In 2018, Aimée ended a chapter in her remarkable journey with the release of Cyrille Aimée Live (Mack Avenue Records). Receiving widespread critical acclaim from the New York Times and Wall Street Journal, this release served as the finale of her longstanding band while bidding a fond adieu to the material recorded and presented in the previous 5 years in a live setting. Always looking for the next adventure, Aimée quickly shifted to her 2019 release, Move On: A Sondheim Adventure (Mack Avenue Records), celebrating the legendary Broadway songwriter Stephen Sondheim.
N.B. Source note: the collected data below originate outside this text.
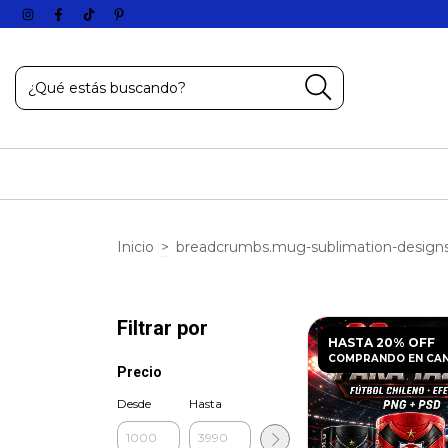
Inicio
>
breadcrumbs.mug-sublimation-design
Filtrar por
HASTA 20% OFF
COMPRANDO EN CA
Precio
Desde
Hasta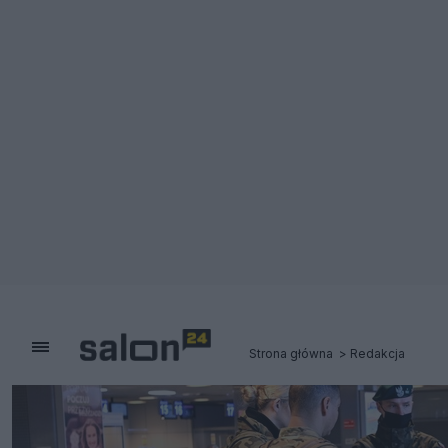
Strona główna
Redakcja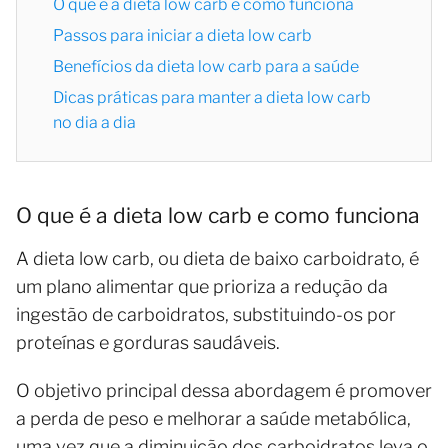
O que é a dieta low carb e como funciona
Passos para iniciar a dieta low carb
Benefícios da dieta low carb para a saúde
Dicas práticas para manter a dieta low carb
no dia a dia
O que é a dieta low carb e como funciona
A dieta low carb, ou dieta de baixo carboidrato, é
um plano alimentar que prioriza a redução da
ingestão de carboidratos, substituindo-os por
proteínas e gorduras saudáveis.
O objetivo principal dessa abordagem é promover
a perda de peso e melhorar a saúde metabólica,
uma vez que a diminuição dos carboidratos leva o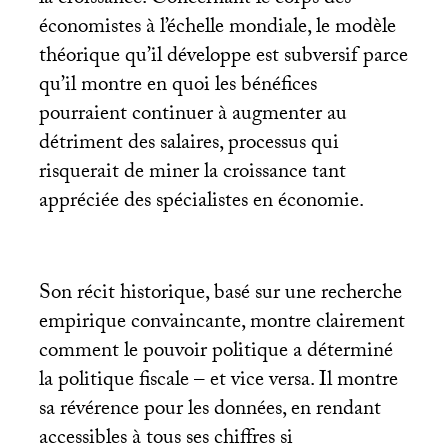
économistes à l’échelle mondiale, le modèle
théorique qu’il développe est subversif parce
qu’il montre en quoi les bénéfices
pourraient continuer à augmenter au
détriment des salaires, processus qui
risquerait de miner la croissance tant
appréciée des spécialistes en économie.
Son récit historique, basé sur une recherche
empirique convaincante, montre clairement
comment le pouvoir politique a déterminé
la politique fiscale – et vice versa. Il montre
sa révérence pour les données, en rendant
accessibles à tous ses chiffres si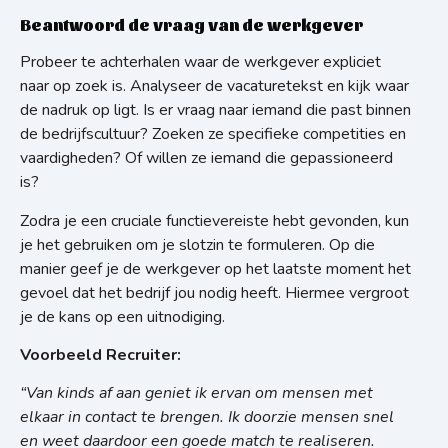
Beantwoord de vraag van de werkgever
Probeer te achterhalen waar de werkgever expliciet
naar op zoek is. Analyseer de vacaturetekst en kijk waar
de nadruk op ligt. Is er vraag naar iemand die past binnen
de bedrijfscultuur? Zoeken ze specifieke competities en
vaardigheden? Of willen ze iemand die gepassioneerd
is?
Zodra je een cruciale functievereiste hebt gevonden, kun
je het gebruiken om je slotzin te formuleren. Op die
manier geef je de werkgever op het laatste moment het
gevoel dat het bedrijf jou nodig heeft. Hiermee vergroot
je de kans op een uitnodiging.
Voorbeeld Recruiter:
“
Van kinds af aan geniet ik ervan om mensen met
elkaar in contact te brengen. Ik doorzie mensen snel
en weet daardoor een goede match te realiseren.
In 2020, she recorded Just You, Just Me, a Patreon exclusive self-release, co-led with pianist Ryan Hanseler. In 2021, she was invited to participate as featured artist on Adonis Rose and the New Orleans Jazz Orchestra’s release Petite Fleur. She also reunited with guitarist Michael Valeanu for a vocal and guitar only recording, I’ll Be Seeing You.
She has taken to telling her own story to audiences and students alike, from TEDx talks to speaking at the Conference on World Affairs at the University of Colorado Boulder. She teaches master classes for aspiring musicians, emphasizing an aware and spontaneous life over technique and rote repetition.
She currently divides her time between New Orleans and Costa Rica, focusing more intently than ever before on her own songwriting, taking her music in fresh new directions. As always for Cyrille Aimée, the only thing that’s certain is that she’ll find a creative spark and a new pathway from whatever happens next.